First one was taken at the end of 2020 when temps were winding down. 2021 growing season happened and I took a soil test this year. Any glaring feedback other than the recommendations? Don't think I'm going to drop 5#N on the lawn but will be working in some. Overshot my PH a little bit but I don't think it should be an issue.


----------



## mjh648 (Sep 1, 2020)

I mapped out my NPK from fertilizer applications for the year using 4#N and will end up putting down 4#N , 0.83#P, and 2.18#K so with them recommending 4#K I'll supplement with (2) 10#/K apps of 0-0-4 humates (0.8#K total) which leaves me with 1.02#K left that I need to supplement. Since my PH is a little high I'll use sulfate of potash magnesia 0-0-21.5 which contains 22% sulfur and put down 4.75#/K which will give me the extra 1.02#K I need. Only adds approx. 1# of sulfur per 1000SF but it will get me down a little bit.

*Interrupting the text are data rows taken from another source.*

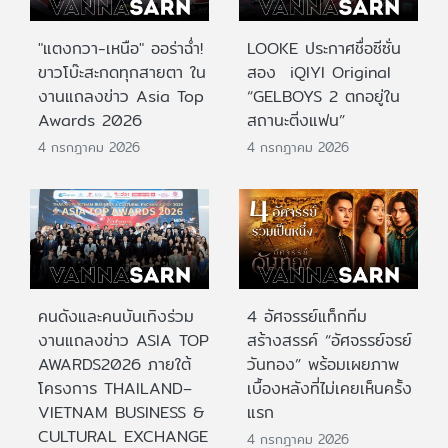
"แตงกวา-เหนือ" ออร่าฉ่ำ!
LOOKE ประกาศชื่อซีซั่น
ขาวโบ๊ะสะกดทุกสายตา ใน
สอง iQIYI Original
งานแถลงข่าว Asia Top
“GELBOYS 2 ตกอยู่ใน
Awards 2026
สถานะติ่งแฟน”
4 กรกฎาคม 2026
4 กรกฎาคม 2026
คนดังและคนบันเทิงร่วม
4 อัศจรรย์แท็กทีม
งานแถลงข่าว ASIA TOP
สร้างสรรค์ “อัศจรรย์จรย์
AWARDS2026 ภายใต้
วันทอง” พร้อมเผยภาพ
โครงการ THAILAND–
เบื้องหลังที่ไม่เคยเห็นครั้ง
VIETNAM BUSINESS &
แรก
CULTURAL EXCHANGE
4 กรกฎาคม 2026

The fertilizer I'm using for at least 3 of the 4 applications states it has extra manganese (doesn't state how much) so hoping that will help me bring those values up.

Selling the house in a year so I hope the new owners take care of the lawn.


----------



## Deadlawn (Sep 8, 2020)

Whoooa Nellie! Your P is off the charts! Stop applying anything with P for awhile as P stays in the soil. And don't worry about your pH being high, that will come down on its own.

Concentrate on your low K. Apply SOP (sulfate of potash).


----------